1990'lı yıllar insanların sokaklardan beyaz Toros marka arabalarla kaçırılarak, kendilerinden aylarca ve hatta yıllarca haber alınamayanların yaşam hikayeleriyle doludur. Aynı dönem "kaybedilen" evlatlarını arayan cesur, direngen ve mücadeleci Cumartesi Anneleri'nin yaşanmışlıklarının da tarihidir. Bu zamana kadar sadece muhalif oldukları için ya da etnik kimlikleri gerekçe gösterilerek "kaybedilenlerin" sayısı hala net olarak bilinmemekte. Aradan geçen onlarca yıla ve yaşanan onca acıya rağmen ne failler bulundu ne de hesap soruldu.
Dönemin karanlık isimlerinden olan Mehmet Ağar, Tansu Çiller, Alaattin Çakıcı, Haluk Kırcı ve benzerlerinin yeniden sahalara döndüğü günümüzde, 90'ların mafyatik ve kontrgerilla uygulamaları da yeniden yaşanmaya başladı. Söz konusu isimlerin kendilerinden menkul olmadıklarını, kadroları ve yöntemleriyle bir bütün olarak ortaya çıktıklarını ve bu bütünlükle korunduklarını da not ederek devam edelim.
Karakollarda ve cezaevlerinde çıplak arama, darp vb. işkence/kötü muamelelere ilişkin şikayet ve beyanların her geçen gün artması, ters kelepçe ve polis şiddetinin giderek yaygınlaşması, muhalif öğrenci ailelerinin telefonla aranarak rahatsız edilmesi ve son olarak Ankara'da üç üniversite öğrencisinin aynı saatlerde, farklı noktalardan beyaz Citroen marka arabalarla kaçırılıp, darp edildikten sonra şehrin dış kesimlerinde yol kenarına atılmaları da elbette tesadüf değil.
Her geçen gün daha da otoriterleşen rejimin, kendisinden ve politikalarından rahatsızlık duyan kesimlere karşı kimi zaman resmi, kimi zaman ise gayri resmi yöntemlerle cevap verdiği bilinen bir gerçek.

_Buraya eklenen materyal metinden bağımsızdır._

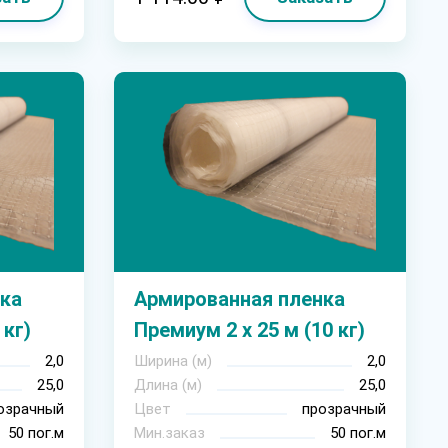
ка
Армированная пленка
 кг)
Премиум 2 х 25 м (10 кг)
2,0
Ширина (м)
2,0
25,0
Длина (м)
25,0
озрачный
Цвет
прозрачный
50 пог.м
Мин.заказ
50 пог.м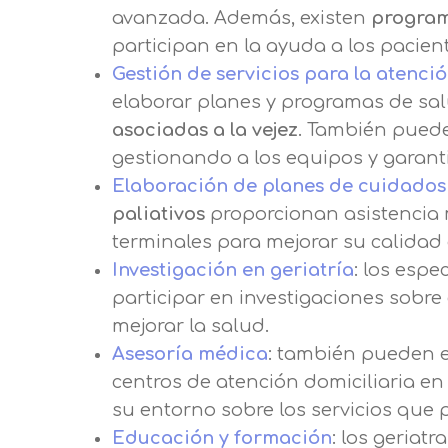
avanzada. Además, existen
program
participan en la ayuda a los pacie
Gestión de servicios para la atenc
elaborar planes y programas de sa
asociadas a la vejez
. También puede
gestionando a los equipos y garanti
Elaboración de planes de cuidados 
paliativos
proporcionan asistencia 
terminales para mejorar su calidad d
Investigación en geriatría
: los espe
participar en investigaciones sobre
mejorar la salud.
Asesoría médica
: también pueden e
centros de atención domiciliaria e
su entorno sobre los servicios que 
Educación y formación
: los geriat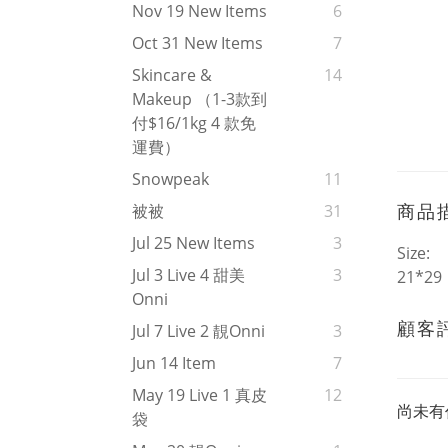
Nov 19 New Items
6
Oct 31 New Items
7
Skincare &
14
Makeup （1-3款到
付$16/1kg 4 款免
運費）
Snowpeak
11
商品
被被
31
Jul 25 New Items
3
Size:
Jul 3 Live 4 甜美
3
21*29
Onni
顧客
Jul 7 Live 2 靚onni
3
Jun 14 Item
7
May 19 Live 1 真皮
12
尚未有
袋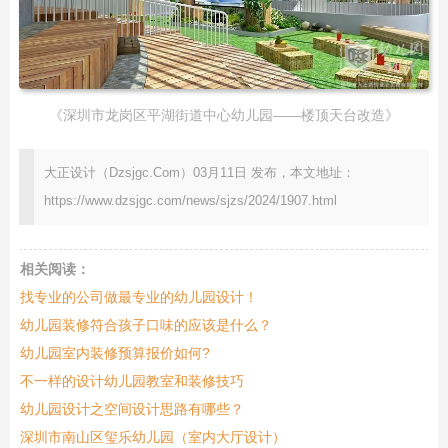
《深圳市龙岗区平湖街道中心幼儿园——楼顶天台改造》
大正设计（Dzsjgc.Com）03月11日 发布，本文地址：
https://www.dzsjgc.com/news/sjzs/2024/1907.html
相关阅读：
找专业的公司做最专业的幼儿园设计！
幼儿园装修符合孩子口味的应该是什么？
幼儿园室内装修预算报价如何?
不一样的设计幼儿园教室和装修技巧
幼儿园设计之空间设计思路有哪些？
深圳市南山区玺乐幼儿园（室内大厅设计）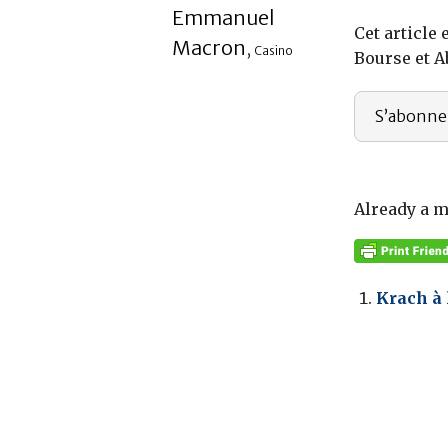
Emmanuel
Cet article
Macron
,
Casino
Bourse et 
S’abonne
Already a 
Krach à 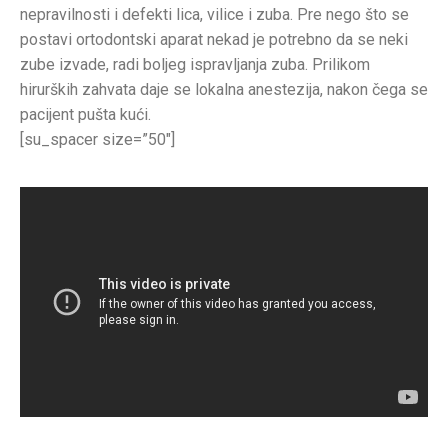
nepravilnosti i defekti lica, vilice i zuba. Pre nego što se
postavi ortodontski aparat nekad je potrebno da se neki
zube izvade, radi boljeg ispravljanja zuba. Prilikom
hirurških zahvata daje se lokalna anestezija, nakon čega se
pacijent pušta kući.
[su_spacer size=”50″]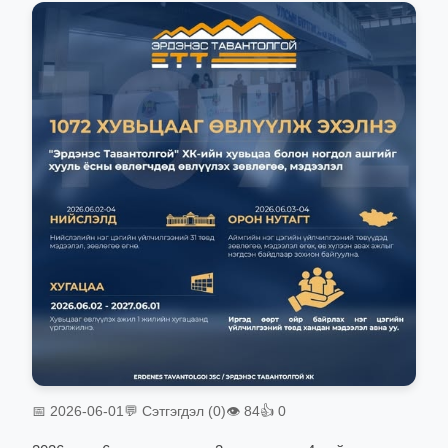
📅 2026-06-01
💬 Сэтгэгдэл (0)
👁 84
👍 0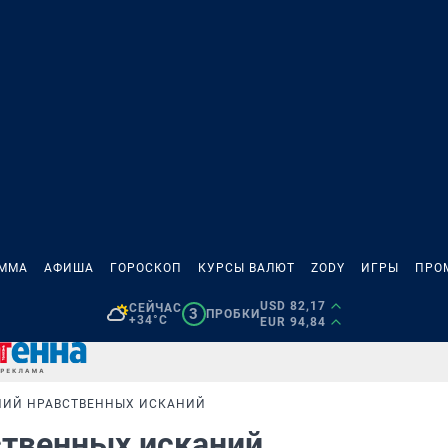
АММА
АФИША
ГОРОСКОП
КУРСЫ ВАЛЮТ
ZODY
ИГРЫ
ПРО
USD 82,17
СЕЙЧАС
3
ПРОБКИ
+34°C
EUR 94,84
ЕНИЙ НРАВСТВЕННЫХ ИСКАНИЙ
вственных исканий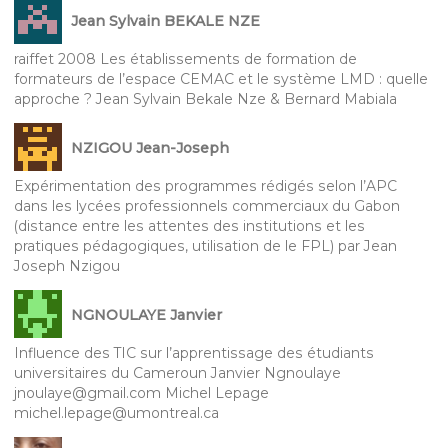
Jean Sylvain BEKALE NZE
raiffet 2008 Les établissements de formation de
formateurs de l’espace CEMAC et le système LMD : quelle
approche ? Jean Sylvain Bekale Nze & Bernard Mabiala
NZIGOU Jean-Joseph
Expérimentation des programmes rédigés selon l’APC
dans les lycées professionnels commerciaux du Gabon
(distance entre les attentes des institutions et les
pratiques pédagogiques, utilisation de le FPL) par Jean
Joseph Nzigou
NGNOULAYE Janvier
Influence des TIC sur l’apprentissage des étudiants
universitaires du Cameroun Janvier Ngnoulaye
jnoulaye@gmail.com Michel Lepage
michel.lepage@umontreal.ca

Rejimin ev baskınları, gözaltı ve tutuklamalar şeklinde tezahür eden resmi cevabının elbette çeşitli sınırları bulunuyor. Her ne kadar bu sınırın çerçevesi genişleme eğilimi göstermekte ise de meşruluk sorunuyla karşılaştığı noktalarda çeşitli tıkanmalar yaşadığı da aşikar. Bu tıkanıklığı aşmak isteyen iktidarın yardımına ise işkence/kötü muamele, darp, insan kaçırma gibi gayriresmi yöntemler yetişmekte.
Ankara'da sokak ortasında kaçırılan öğrenciler meselesi mutlaka üzerine gidilerek aydınlatılması gereken örgütlü bir çete faaliyeti olarak karşımızda durmakta. Geçtiğimiz perşembe günü yaşanan olayın üzerinden dört gün geçmesine rağmen konuya dair hiçbir resmi açıklama yapılmadı. Hemen her konuda basın açıklaması yapan İçişleri Bakanlığı, Cumhuriyet Başsavcılıkları ve yetkili diğer tüm kurumlar ölüm sessizliğine bürünmüş halde.

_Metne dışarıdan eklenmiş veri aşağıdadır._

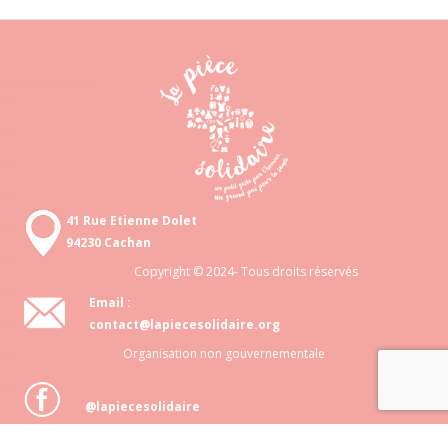
41 Rue Etienne Dolet
94230 Cachan
Copyright © 2024- Tous droits réservés
Email :
contact@lapiecesolidaire.org
Organisation non gouvernementale
@lapiecesolidaire
Association loi 1901 N° 818 872 048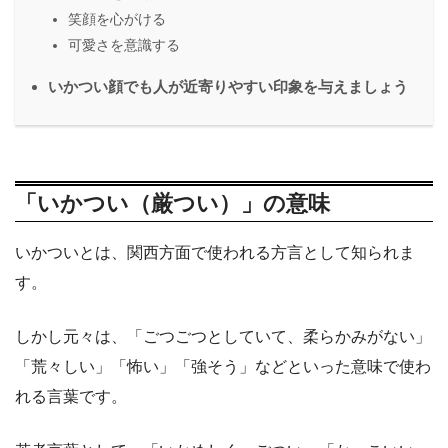
笑顔を心がける
可愛さを意識する
いかつい顔でも人が近寄りやすい印象を与えましょう
「いかつい（厳つい）」の意味
いかついとは、関西方面で使われる方言として知られま
す。
しかし元々は、「ごつごつとしていて、柔らかみがない」
「荒々しい」「怖い」「強そう」などといった意味で使わ
れる言葉です。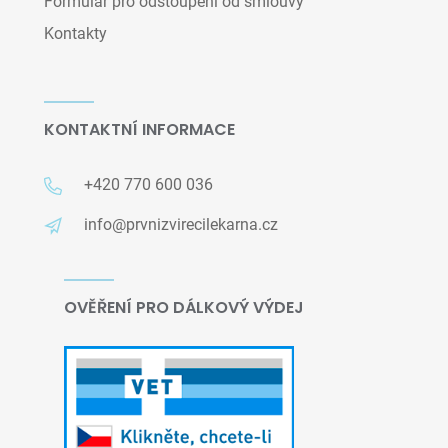
Formulář pro odstoupení od smlouvy
Kontakty
KONTAKTNÍ INFORMACE
+420 770 600 036
info@prvnizvirecilekarna.cz
OVĚŘENÍ PRO DÁLKOVÝ VÝDEJ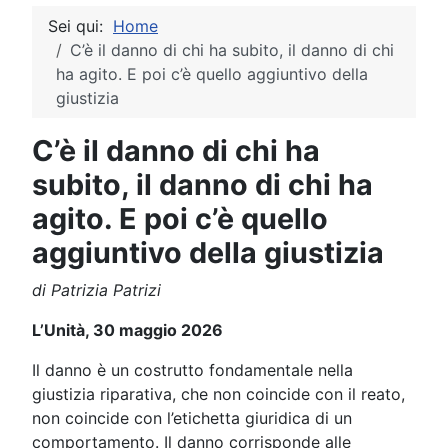
Sei qui:
Home
C’è il danno di chi ha subito, il danno di chi
ha agito. E poi c’è quello aggiuntivo della
giustizia
C’è il danno di chi ha
subito, il danno di chi ha
agito. E poi c’è quello
aggiuntivo della giustizia
di Patrizia Patrizi
L’Unità, 30 maggio 2026
Il danno è un costrutto fondamentale nella
giustizia riparativa, che non coincide con il reato,
non coincide con l’etichetta giuridica di un
comportamento. Il danno corrisponde alle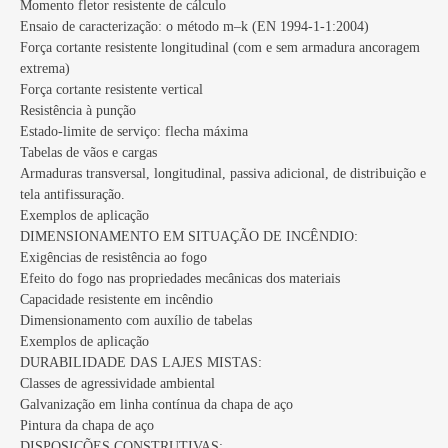
Momento fletor resistente de cálculo
Ensaio de caracterização: o método m–k (EN 1994-1-1:2004)
Força cortante resistente longitudinal (com e sem armadura ancoragem
extrema)
Força cortante resistente vertical
Resistência à punção
Estado-limite de serviço: flecha máxima
Tabelas de vãos e cargas
Armaduras transversal, longitudinal, passiva adicional, de distribuição e
tela antifissuração.
Exemplos de aplicação
DIMENSIONAMENTO EM SITUAÇÃO DE INCÊNDIO:
Exigências de resistência ao fogo
Efeito do fogo nas propriedades mecânicas dos materiais
Capacidade resistente em incêndio
Dimensionamento com auxílio de tabelas
Exemplos de aplicação
DURABILIDADE DAS LAJES MISTAS:
Classes de agressividade ambiental
Galvanização em linha contínua da chapa de aço
Pintura da chapa de aço
DISPOSIÇÕES CONSTRUTIVAS:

Üniversitelilerin, kendilerini kaçıran kişilerin polis kimliği gösterdiklerini belirtmelerine rağmen resmi makamlardan bu iddialara ilişkin herhangi bir yalanlama dahi gelmedi. Üstelik olay yerini gösteren kameraların çoğunun "kayıtta olmayışı" ve bazı kayıtların silindiğinin ortaya çıkması faillerin sivil kişiler olmadığı tezini de güçlendirmekte. İşlenen suçların örtbas edilmesi, faillerin yakalanmaması ve delillerin karartılması karşısında siyasi iradenin bu konuya sessiz, ilgisiz ve tepkisiz kalması geçmişe duydukları özlem ile eski model Torosları yeni model Citroenlerle modifiye etme çabasının sonucudur.